25. The court, therefore, finds no fault with the order of the trial court directing a refund of the purchase price which is a statutory remedy provided for under Section 7 of the Land Control Act (Cap. 302).  It was a measure which was taken perfectly in consonance with the overriding objectives of providing just, expeditious, proportionate and affordable resolution of disputes.  It would have been utterly unjust to allow the Appellant to keep both the land and the purchase price.  It would have been expensive and time consuming to let the Respondent to file a fresh suit for recovery of the purchase price.  Accordingly, the 3rd issue is answered in the negative.

d. Whether the appeal should be allowed

26. The 4th issue is whether the appeal should be allowed as prayed by the Appellant.  The court has found no fault with the judgement of the trial court on the basis of the grounds set forth in the memorandum of appeal.  The court has also found against the Appellant on the key issues which were framed for determination.  It would, therefore, follow that there is no merit in the appeal hence the Appellant is not entitled to the reliefs sought.  The 4th issue is accordingly answered in the negative.

G. COSTS OF THE APPEAL

27. The 5th issue is on costs of the appeal.  Although costs of an action or proceeding are at the discretion of the court, the general rule is that costs shall follow the event in accordance with the proviso to section 27 of the Civil Procedure Act (Cap 21).  A successful party should ordinarily be awarded costs of an action unless the court, for good reason, directs otherwise.  See Hussein Janmohammed & Sons Vs Twentsche Overseas Trading Co. Ltd [1967] EA 287. There is no good reason why the successful party herein should not be awarded costs of the suit.  Accordingly, the Respondent shall be awarded costs of the appeal.

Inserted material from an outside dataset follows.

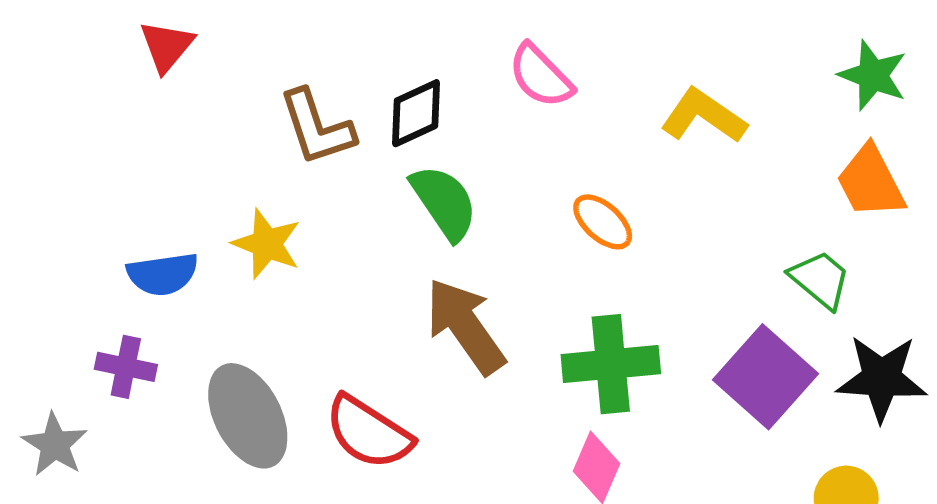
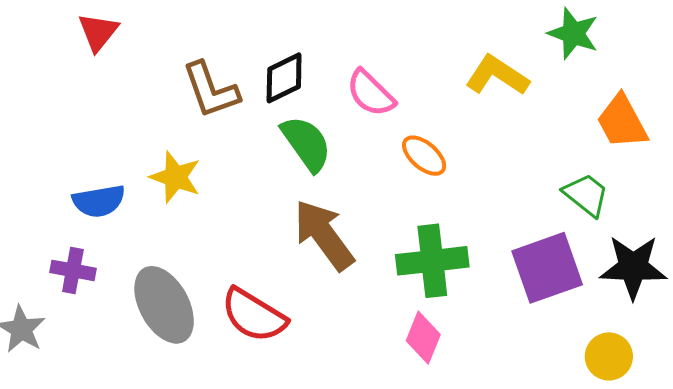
green star: (873, 75) -> (573, 33), moved
pink semicircle: (541, 76) -> (371, 93), moved
purple square: (765, 377) -> (547, 268), turned 30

H. CONCLUSION AND DISPOSAL ORDERS

28. The upshot of the foregoing is that the court finds no merit in the appeal.  Consequently, the same is hereby dismissed in its entirety with costs to the Respondent.  It is so decided.

JUDGEMENT DATED and SIGNED in Chambers at EMBU this 28TH DAY of MAY 2020. Judgement delivered via zoom platform in the presence of Ms. Mukami for the Appellant and in the absence of the Respondent.